Stanford Guesthouse (in stunning foothills)
$155/night for a room sleeping two people (tax free), includes the following free items: breakfast, 24-hour parking, wifi, and shuttle to campus. To reserve rooms, go to https://ussg.webhotel.microsdc.us/ and click the “Check Availability” button. Once the window opens, enter your room needs and the Group Code: AETHNOSOC0317. Cutoff date for room block is earlier than Cardinal Hotel. Cutoff date is Feb. 7, 2017.

Cardinal Hotel (downtown Palo Alto)
As low as $119/night per room. Free wifi and shuttle to campus. Rates lower Friday and Saturday nights, higher Thursday night. To reserve rooms, go to http://goo.gl/JGCF5a (Group Code: AES2017 already pre-entered). Cutoff date for the conference’s room block is Feb. 28, 2017.

Additional Information

Badges, Final Program, & On-site Registration

Conference Check-in Desk Hours

(outside Building 50)
Thursday: 12:00 PM – 5:00 PM
Friday: 7:30 AM – 4:30 PM
Saturday: 7:30 AM – 3:00 PM

Printed copies of AES17’s final program, conference badges, and on-site registration will be available starting noon, Thursday, March 30th, at the conference check-in desk, which will be located at building 50, home of Stanford’s Anthro.

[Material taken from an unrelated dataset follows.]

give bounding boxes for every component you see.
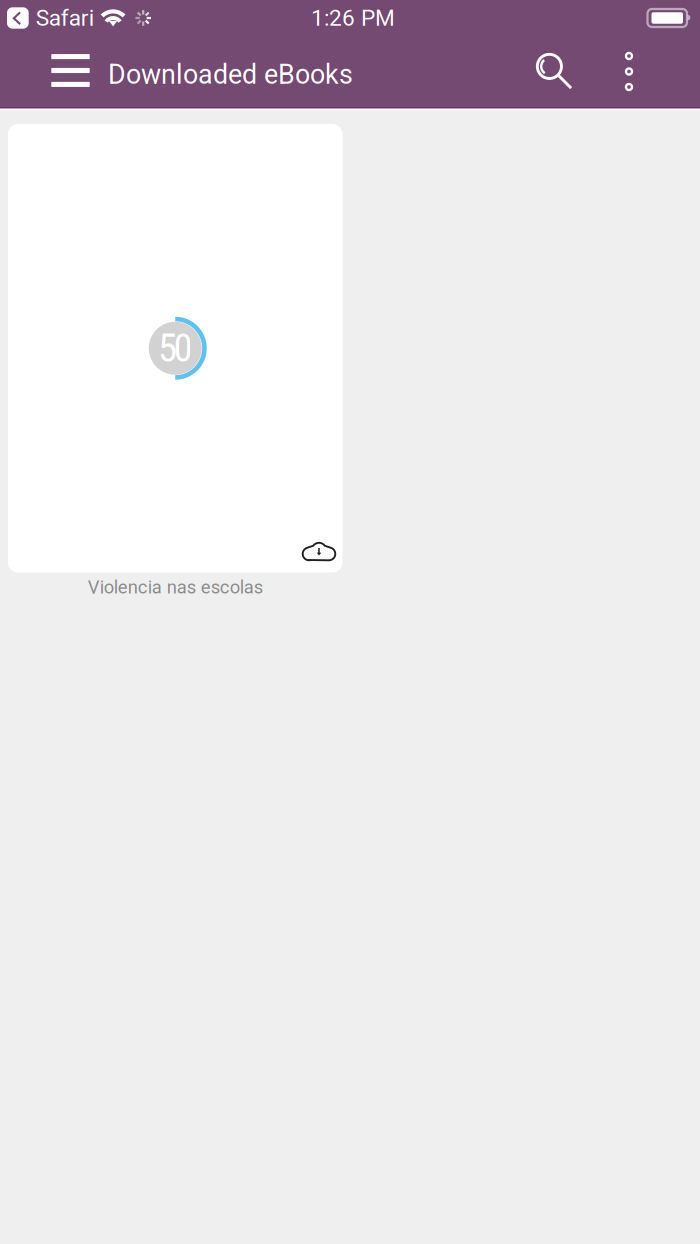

Department.

Location of Panels

The university’s Main Quad will be the roost for all panels. Panels will occur in classrooms in or near the Anthro. Department, where you’ll find the AES17 check-in desk (see above). We are now finalizing room assignments for panels, workshops, and plenaries. Room assignments will be printed in the final program.

Helpful App

Consider downloading the “Stanford Mobile” app, which offers useful info like maps, schedules of free shuttles, and dining locations.

AES17 Free Shuttle Services

The Marguerite

Route mapShuttle schedule

Stanford has a fleet of free shuttles – called the Marguerite – that run regularly Monday-Friday (with lesser service on weekends). The “Palo Alto transit center” is the closest stop for the Cardinal Hotel. Marguerite service also extends up to the SU Guesthouse, and the Guesthouse has its own small van seating 5 people. In terms of the nearest drop off spots on campus for reaching Building 50 of the Main Quad (the conference venue), we recommend either the “Oval/Serra Mall” or the “Faculty Club”.

Key Marguerite Lines for you to consider:

Weekdays

Line “P”: express running from Palo Alto Transit Center to the Oval every 5-10 minutes in the morning, every 10-20 minutes mid-day, every 5-10 in late afternoon. 6:30AM-9:20PM

Line “SLAC”: running from Guesthouse to the Oval/Serra Mall every 20 minutes 7:38AM-8:35PM (first morning run won’t arrive the Oval/Serra Mall until 8:05)

Weekends

“Shopping Express”: hourly service, from Palo Alto Transit Center to the School of Med. (5-10 minute walk to Main Quad).

Charter vans that we have booked:

Thursday Evening, March 30

For those attending the grad student mixer, this shuttle will begin with a run from the Faculty Club at 8:15 PM to the Cal. Ave. drinking hole, the Nut House. The shuttle will then pick up twice at the Nut House driving to the Cardinal Hotel and onto the SU Guesthouse. Departing times from the Nut House will be 9:45 and 10:45 PM.

Friday Evening, March 31

To get people from the afternoon plenary down to the evening roundtable at the Hanahaus, this shuttle will initially make two runs from the Faculty Club to the HanaHaus. The first run will depart the Faculty Club at 6:30PM. Later in the evening, the shuttle will make two trips from the HanaHaus to the SU Guesthouse; departures from the HanaHaus will be 9 PM & 10PM.

Saturday Morning, April 1

7:00am -10:00am
Shuttle runs a continual figure 8 loop from SU Guesthouse to Faculty Club to Cardinal back to Faculty Club then back to SU Guesthouse.

Saturday Afternoon, April 1

2:30pm – 5:30pm
Shuttle runs a continual figure 8 loop from SU Guesthouse to Faculty Club to Cardinal back to Faculty Club then back to SU Guesthouse. Last run will depart from Fac. Club at 5:15 (heading to Cardinal Hotel and then directly to
Guesthouse).

Stanford Shuttle Map

Parking

Parking regulations on campus are enforced weekdays. Some metered spots near the Main Quad can be found on the far side (northeast) of the Oval. Otherwise, the closest lot to the Main Quad with a large number of metered spots is on the southern edge of the Tresidder Union (lot #: L-39). Parking is free on Saturdays, including in all “A” permitted spots.